Consequently, pure democracy and majority rule went out with the demise of the Greek city-states.
Apt descriptions of the fallacy of imposing rule by majority are found in a quote by publisher Larry Flynt: "Majority rule only works if you are considering individual rights. Because you can't have five wolves and one sheep voting on what to have for supper."
Our system is a constitutional republic, a representative form of government in which a legislature is elected by the very people who delegate the authority for decision making.
The will of the people is tempered in the General Assembly by honest debate, judgment and reality. The unintended consequences of good intentions in voter initiatives may include laws that are unenforceable, do not include provisions for funding, ignore minority rights or are just plain unwise.
Recent legislation that the "Your Vote Counts" supporters consider "hijacked" for amendment by the General Assembly include voter-passed campaign finance, state minimum wage, clean energy and the aforementioned "Puppy Mill" laws.
The most animosity and vitriol has been directed at the legislation repealing the voter approved Puppy Mill Cruelty Prevention Act, replacing it with new standards that protect dogs without putting responsible breeders out of business.
Ironically, this legislation provides by far the most logical and coherent rationale for the General Assembly to act to repudiate a voter-led ballot initiative.
To be sure, individual voters may have been motivated by the best of intentions, but the same cannot be said of those responsible for placing it on the ballot.
For example, the initiative was orchestrated largely by the Humane Society of the United States, a Washington, D.C., animal rights organization. Ninety percent of the $1.7 million dollars of "puppy mill" contributions were generated out of state.
Moreover, the deluge of questionable TV ads portraying dogs in conditions of illness, starvation and mistreatment was a major influence on voters, particularly urban residents. As a result, of the 997,870 yes votes, 582,248 were concentrated in six urban enclaves, where many voters perhaps could not distinguish a puppy mill from a grist mill.
The initiative process is not suited for compromise. A proposal placed on the ballot may be as one-sided as its supporters believe they can con the electorate.
As a matter of information, only 24 of the 50 states and the District of Columbia allow for ballot initiatives. It is not a constitutionally guaranteed right but rather one reserved to the states.

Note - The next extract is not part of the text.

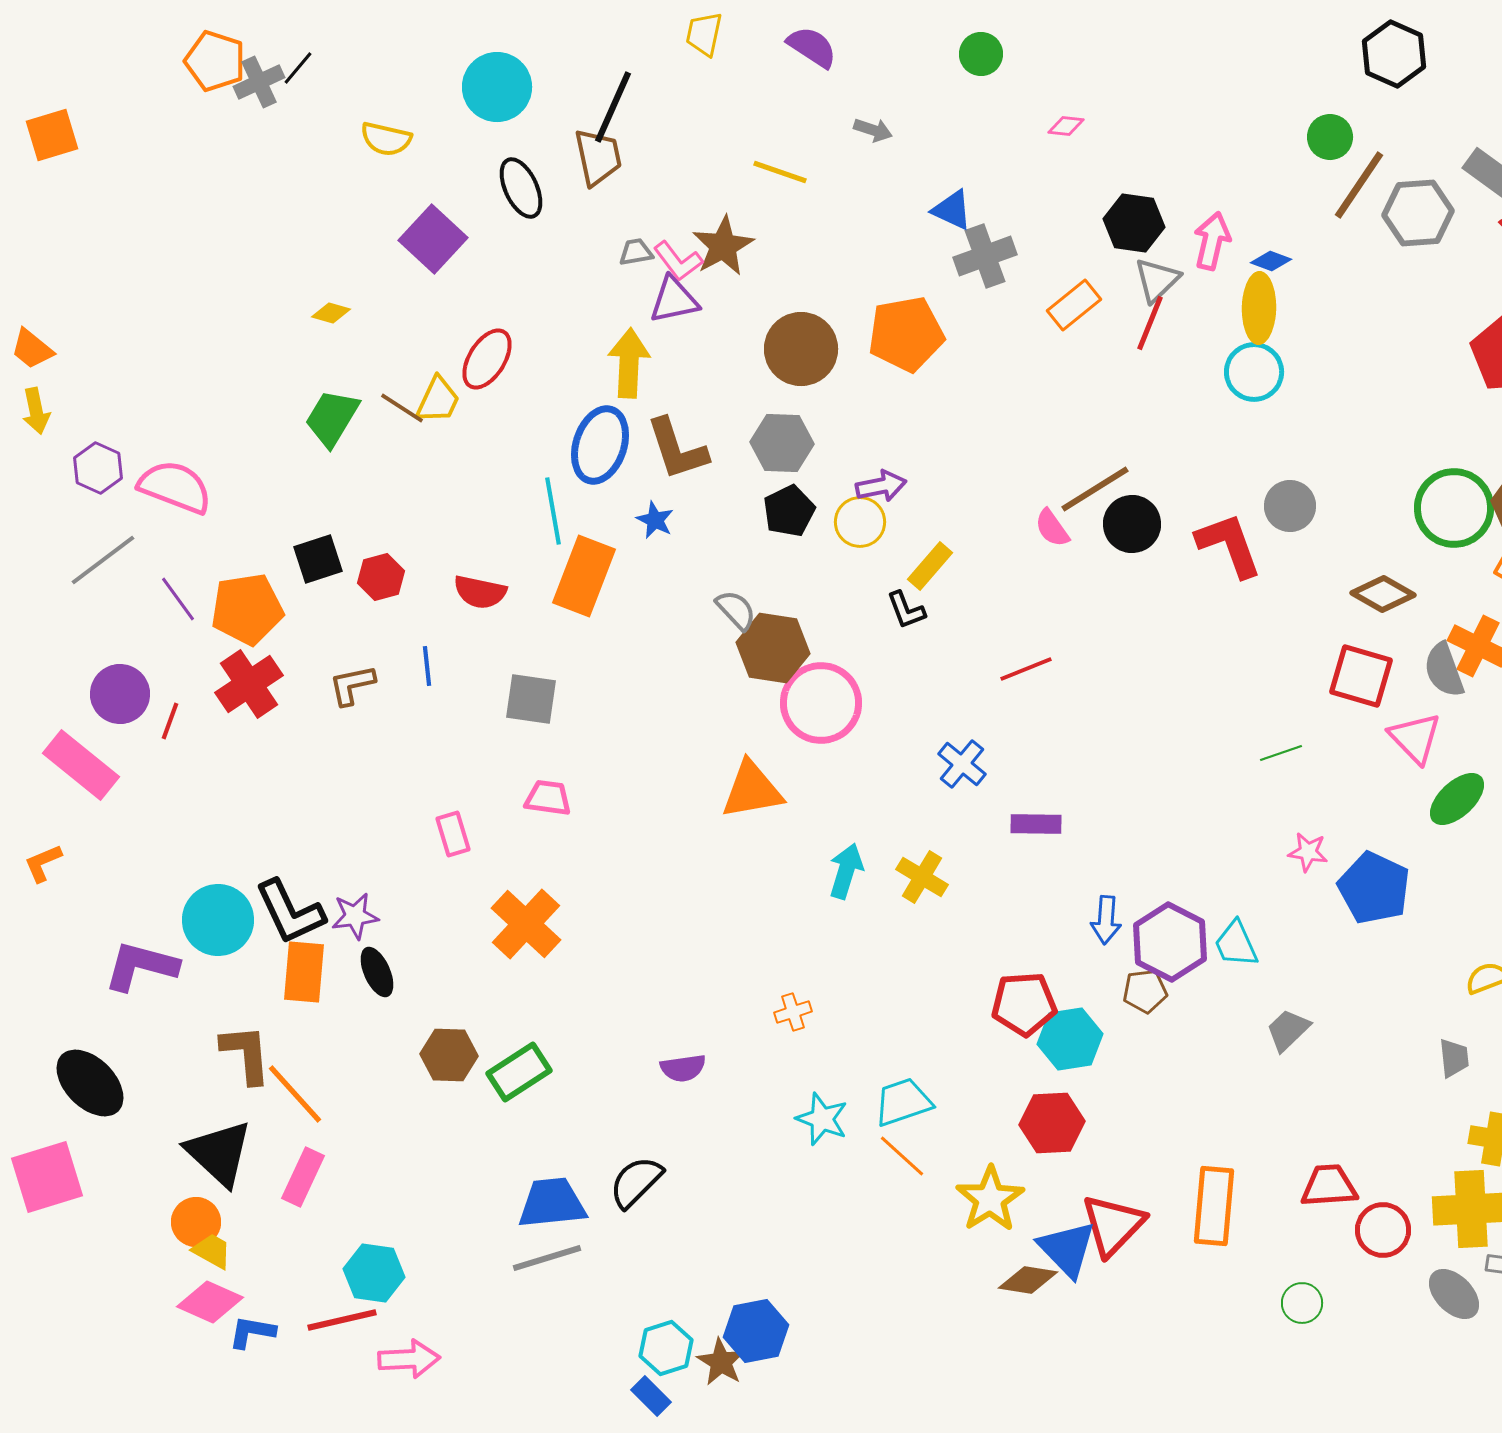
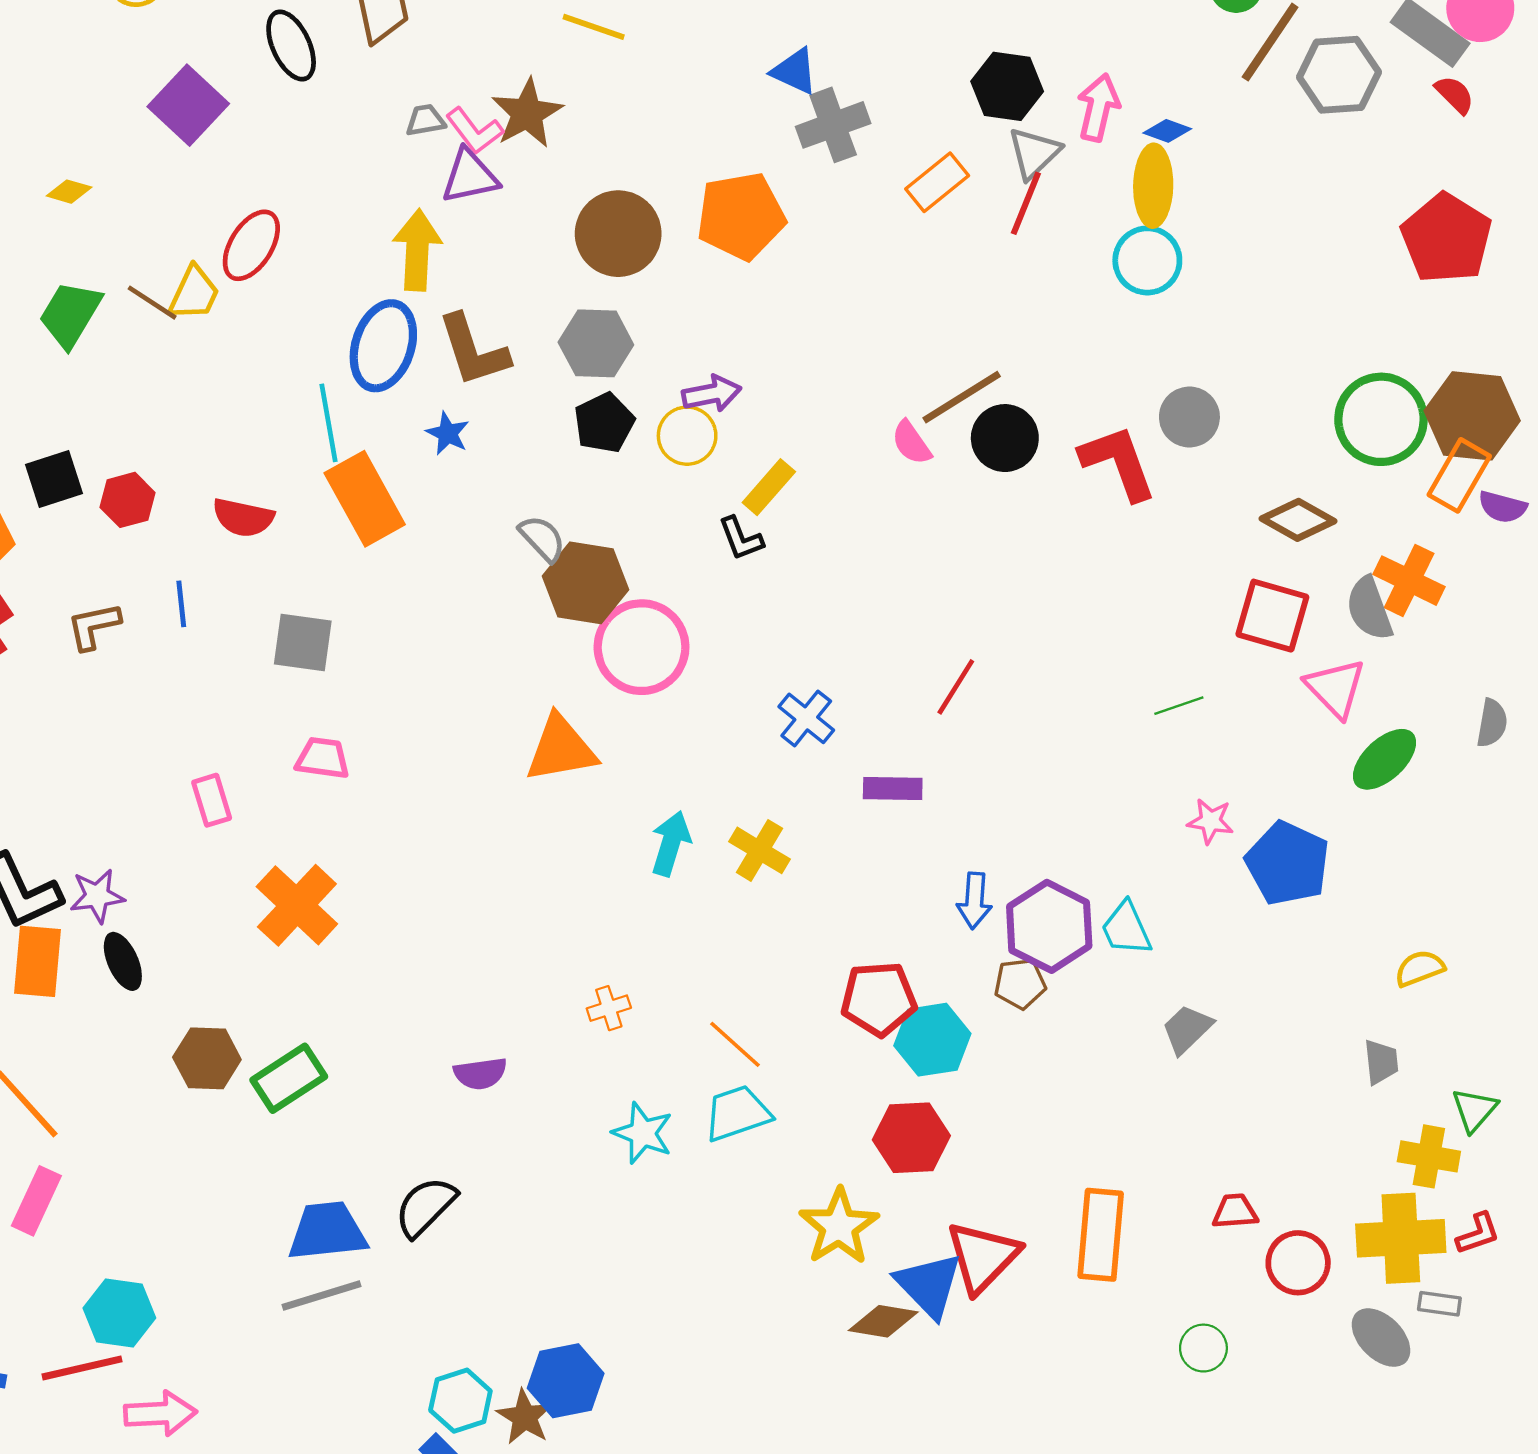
orange rectangle: (584, 576) -> (365, 499), turned -50
red line: (1026, 669) -> (956, 687), moved, turned -36
orange line: (902, 1156) -> (735, 1044), moved
red trapezoid: (1329, 1186) -> (1235, 1211), size x0.7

It can be a useful tool for the people to propose amendments and statutes, but the initiative process is not one for protecting the liberties of the minority. Accordingly, the Founding Fathers structured the U.S. Constitution to guarantee each state a republican form of government.
While the initiative process does serve the purpose of checks and balances against the legislature, it does not serve the people well to deny the duly elected legislature the power to review and amend or repeal legislation that is not in the best interests of the public.
Voter initiatives provide too great an advantage to moneyed interests while also enabling the passage of laws by low voter turnout.
We are best served by adhering to the republican point of view to ensure the minority is not steamrolled by the majority.
I recommend not signing the "Your Vote Counts" petition. The group’s demand that a three-quarter majority in both houses be required to overturn or modify voter-initiated laws is beyond acceptable, as is the two-thirds proposal recommended by at least two legislators.